[Opening DATA FOR THE TASK section]

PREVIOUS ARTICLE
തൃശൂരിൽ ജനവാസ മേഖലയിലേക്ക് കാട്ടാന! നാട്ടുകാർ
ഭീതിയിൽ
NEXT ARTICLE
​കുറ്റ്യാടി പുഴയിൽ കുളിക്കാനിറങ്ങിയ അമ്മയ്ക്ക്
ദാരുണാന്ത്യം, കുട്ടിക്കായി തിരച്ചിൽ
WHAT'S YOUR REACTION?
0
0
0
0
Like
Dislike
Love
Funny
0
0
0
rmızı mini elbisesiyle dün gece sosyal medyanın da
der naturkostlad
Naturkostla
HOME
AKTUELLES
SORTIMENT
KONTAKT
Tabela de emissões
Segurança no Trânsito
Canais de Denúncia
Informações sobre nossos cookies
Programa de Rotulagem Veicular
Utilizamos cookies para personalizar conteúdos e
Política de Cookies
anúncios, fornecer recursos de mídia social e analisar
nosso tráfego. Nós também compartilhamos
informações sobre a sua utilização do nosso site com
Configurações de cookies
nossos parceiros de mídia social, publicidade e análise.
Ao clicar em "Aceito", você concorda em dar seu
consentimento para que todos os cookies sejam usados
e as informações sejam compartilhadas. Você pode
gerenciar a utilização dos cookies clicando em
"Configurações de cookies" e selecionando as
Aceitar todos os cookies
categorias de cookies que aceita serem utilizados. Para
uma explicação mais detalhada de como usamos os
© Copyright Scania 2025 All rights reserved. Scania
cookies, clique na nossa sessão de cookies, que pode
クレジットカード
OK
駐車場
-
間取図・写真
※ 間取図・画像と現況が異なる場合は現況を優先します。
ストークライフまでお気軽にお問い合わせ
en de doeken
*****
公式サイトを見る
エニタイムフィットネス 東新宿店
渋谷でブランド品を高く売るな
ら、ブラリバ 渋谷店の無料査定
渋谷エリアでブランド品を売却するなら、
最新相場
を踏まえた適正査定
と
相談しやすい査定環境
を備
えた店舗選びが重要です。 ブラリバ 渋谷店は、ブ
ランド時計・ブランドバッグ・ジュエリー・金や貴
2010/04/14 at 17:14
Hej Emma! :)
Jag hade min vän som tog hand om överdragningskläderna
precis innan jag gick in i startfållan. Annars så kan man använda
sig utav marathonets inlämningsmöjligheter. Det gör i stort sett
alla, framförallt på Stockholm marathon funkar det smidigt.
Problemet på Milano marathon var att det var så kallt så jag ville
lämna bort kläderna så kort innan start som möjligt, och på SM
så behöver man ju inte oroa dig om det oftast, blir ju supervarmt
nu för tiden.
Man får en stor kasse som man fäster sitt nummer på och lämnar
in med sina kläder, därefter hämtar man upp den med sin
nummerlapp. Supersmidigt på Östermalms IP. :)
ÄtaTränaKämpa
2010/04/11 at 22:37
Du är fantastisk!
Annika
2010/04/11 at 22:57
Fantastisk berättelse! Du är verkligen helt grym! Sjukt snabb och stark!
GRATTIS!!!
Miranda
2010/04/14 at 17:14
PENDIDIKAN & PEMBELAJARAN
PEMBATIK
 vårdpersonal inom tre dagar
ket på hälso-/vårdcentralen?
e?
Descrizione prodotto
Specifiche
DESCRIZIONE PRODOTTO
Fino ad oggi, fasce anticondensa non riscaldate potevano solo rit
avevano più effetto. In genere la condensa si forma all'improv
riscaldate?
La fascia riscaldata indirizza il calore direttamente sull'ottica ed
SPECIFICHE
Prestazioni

[Closing DATA FOR THE TASK section]

Retype the entries exactly from the first line, stopping after the line with "rights reserved. Scania".

PREVIOUS ARTICLE
തൃശൂരിൽ ജനവാസ മേഖലയിലേക്ക് കാട്ടാന! നാട്ടുകാർ
ഭീതിയിൽ
NEXT ARTICLE
​കുറ്റ്യാടി പുഴയിൽ കുളിക്കാനിറങ്ങിയ അമ്മയ്ക്ക്
ദാരുണാന്ത്യം, കുട്ടിക്കായി തിരച്ചിൽ
WHAT'S YOUR REACTION?
0
0
0
0
Like
Dislike
Love
Funny
0
0
0
rmızı mini elbisesiyle dün gece sosyal medyanın da
der naturkostlad
Naturkostla
HOME
AKTUELLES
SORTIMENT
KONTAKT
Tabela de emissões
Segurança no Trânsito
Canais de Denúncia
Informações sobre nossos cookies
Programa de Rotulagem Veicular
Utilizamos cookies para personalizar conteúdos e
Política de Cookies
anúncios, fornecer recursos de mídia social e analisar
nosso tráfego. Nós também compartilhamos
informações sobre a sua utilização do nosso site com
Configurações de cookies
nossos parceiros de mídia social, publicidade e análise.
Ao clicar em "Aceito", você concorda em dar seu
consentimento para que todos os cookies sejam usados
e as informações sejam compartilhadas. Você pode
gerenciar a utilização dos cookies clicando em
"Configurações de cookies" e selecionando as
Aceitar todos os cookies
categorias de cookies que aceita serem utilizados. Para
uma explicação mais detalhada de como usamos os
© Copyright Scania 2025 All rights reserved. Scania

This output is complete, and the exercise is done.